(Collected data)
——————————
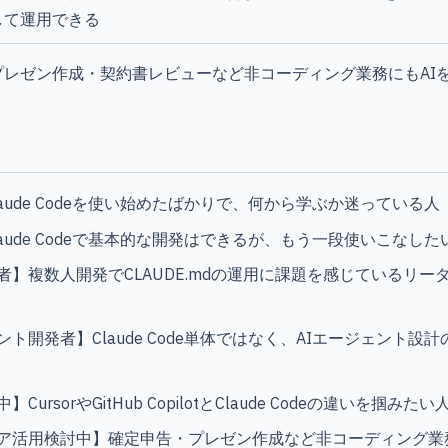
して運用できる
プレゼン作成・契約書レビューなど非コーディング業務にもAI
aude Codeを使い始めたばかりで、何から学ぶか迷っている人
aude Codeで基本的な開発はできるが、もう一段使いこなした
者】複数人開発でCLAUDE.mdの運用に課題を感じているリー
ント開発者】Claude Code単体ではなく、AIエージェント設
ursorやGitHub CopilotとClaude Codeの違いを掴みたい
ア活用検討中】確定申告・プレゼン作成など非コーディング業務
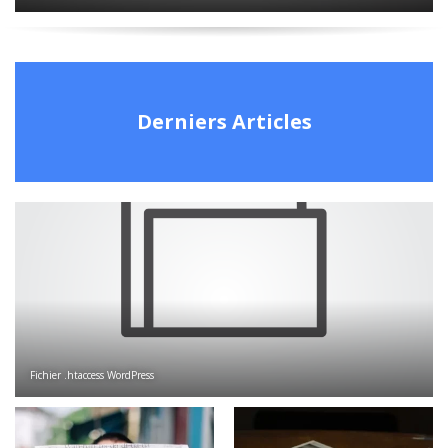
Derniers Articles
Fichier .htaccess WordPress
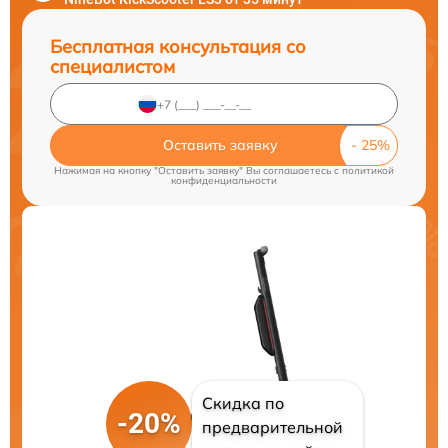
Бесплатная консультация со
специалистом
Оставить заявку
Нажимая на кнопку "Оставить заявку" Вы соглашаетесь c
политикой
конфиденциальности
Скидка по
-20%
предварительной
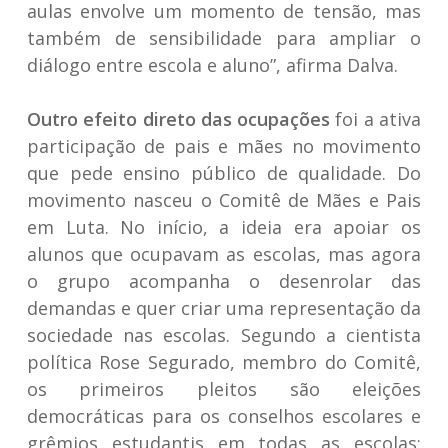
aulas envolve um momento de tensão, mas
também de sensibilidade para ampliar o
diálogo entre escola e aluno”, afirma Dalva.
Outro efeito direto das ocupações
foi a ativa
participação de pais e mães no movimento
que pede ensino público de qualidade. Do
movimento nasceu o Comitê de Mães e Pais
em Luta. No início, a ideia era apoiar os
alunos que ocupavam as escolas, mas agora
o grupo acompanha o desenrolar das
demandas e quer criar uma representação da
sociedade nas escolas. Segundo a cientista
política Rose Segurado, membro do Comitê,
os primeiros pleitos são eleições
democráticas para os conselhos escolares e
grêmios estudantis em todas as escolas;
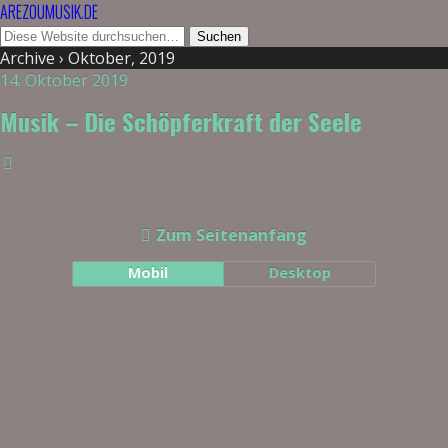
AREZOUMUSIK.DE
Archive › Oktober, 2019
14. Oktober 2019
Musik – Die Schöpferkraft der Seele
Zum Seitenanfang
Mobil
Desktop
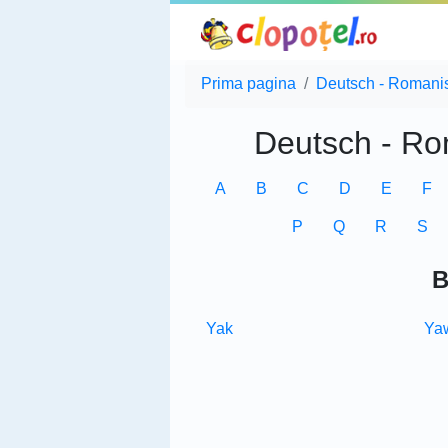
Prima pagina
Deutsch - Romani
Deutsch - Ro
A
B
C
D
E
F
P
Q
R
S
B
Yak
Ya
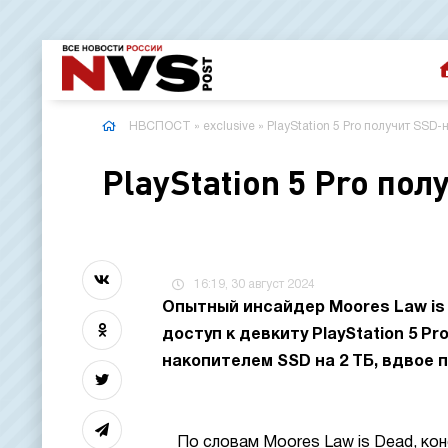
НВСПОСТ
»
exclusive
» PlayStation 5 Pro получит SSD-
PlayStation 5 Pro по
16:19, 30 август 2024
Опытный инсайдер Moores Law is 
доступ к девкиту PlayStation 5 
накопителем SSD на 2 ТБ, вдвое 
По словам Moores Law is Dead, кон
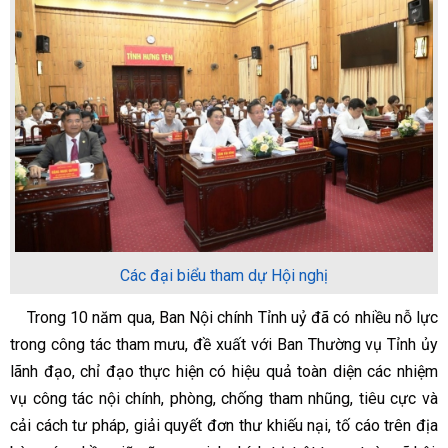
Các đại biểu tham dự Hội nghị
Trong 10 năm qua, Ban Nội chính Tỉnh uỷ đã có nhiều nỗ lực
trong công tác tham mưu, đề xuất với Ban Thường vụ Tỉnh ủy
lãnh đạo, chỉ đạo thực hiện có hiệu quả toàn diện các nhiệm
vụ công tác nội chính, phòng, chống tham nhũng, tiêu cực và
cải cách tư pháp, giải quyết đơn thư khiếu nại, tố cáo trên địa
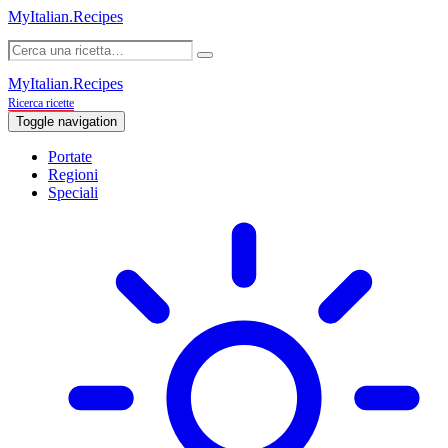
MyItalian.Recipes
MyItalian.Recipes
Ricerca ricette
Toggle navigation
Portate
Regioni
Speciali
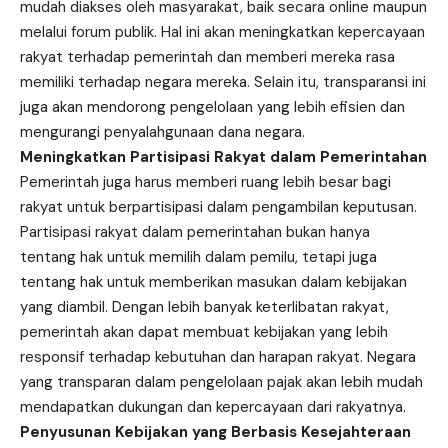
mudah diakses oleh masyarakat, baik secara online maupun
melalui forum publik. Hal ini akan meningkatkan kepercayaan
rakyat terhadap pemerintah dan memberi mereka rasa
memiliki terhadap negara mereka. Selain itu, transparansi ini
juga akan mendorong pengelolaan yang lebih efisien dan
mengurangi penyalahgunaan dana negara.
Meningkatkan Partisipasi Rakyat dalam Pemerintahan
Pemerintah juga harus memberi ruang lebih besar bagi
rakyat untuk berpartisipasi dalam pengambilan keputusan.
Partisipasi rakyat dalam pemerintahan bukan hanya
tentang hak untuk memilih dalam pemilu, tetapi juga
tentang hak untuk memberikan masukan dalam kebijakan
yang diambil. Dengan lebih banyak keterlibatan rakyat,
pemerintah akan dapat membuat kebijakan yang lebih
responsif terhadap kebutuhan dan harapan rakyat. Negara
yang transparan dalam pengelolaan pajak akan lebih mudah
mendapatkan dukungan dan kepercayaan dari rakyatnya.
Penyusunan Kebijakan yang Berbasis Kesejahteraan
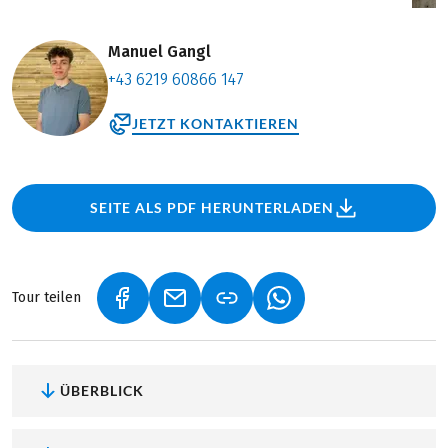
Manuel Gangl
+43 6219 60866 147
JETZT KONTAKTIEREN
SEITE ALS PDF HERUNTERLADEN
Tour teilen
(LINK ÖFFNET IN NEUEM TAB)
(LINK ÖFFNET IN NEUEM TAB)
(LINK ÖFFNET IN NEU
ÜBERBLICK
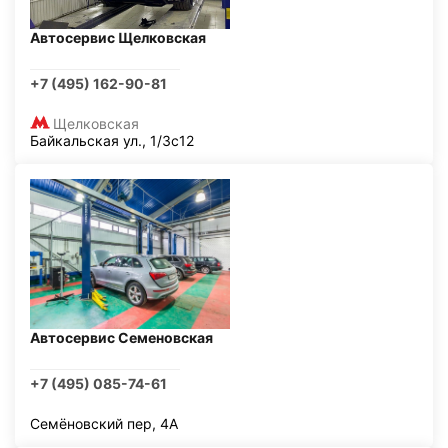
Автосервис Щелковская
+7 (495) 162-90-81
Щелковская
Байкальская ул., 1/3с12
Автосервис Семеновская
+7 (495) 085-74-61
Семёновский пер, 4А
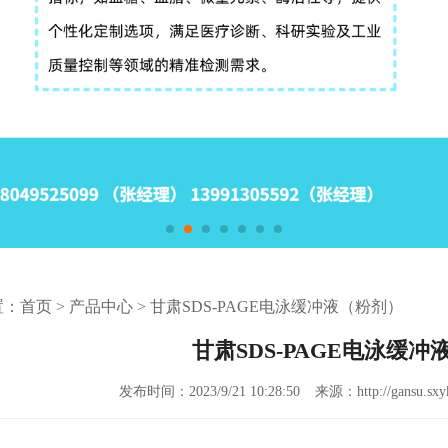
置：
首页
>
产品中心
>
甘肃SDS-PAGE电泳缓冲液（粉剂）
甘肃SDS-PAGE电泳缓
发布时间：2023/9/21 10:28:50
来源：http://gansu.sxyk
——————————
(YOUR INSTRUCTIONS)
The lines from the start of the data through the line that contains "Derniers Articles" are to be returned exactly, please, with both ends included and every picture left out.

(RESPONSE FOR THIS EXERCISE)
して運用できる
プレゼン作成・契約書レビューなど非コーディング業務にもAI
aude Codeを使い始めたばかりで、何から学ぶか迷っている人
aude Codeで基本的な開発はできるが、もう一段使いこなした
者】複数人開発でCLAUDE.mdの運用に課題を感じているリー
ント開発者】Claude Code単体ではなく、AIエージェント設
ursorやGitHub CopilotとClaude Codeの違いを掴みたい
ア活用検討中】確定申告・プレゼン作成など非コーディング業務
Derniers Articles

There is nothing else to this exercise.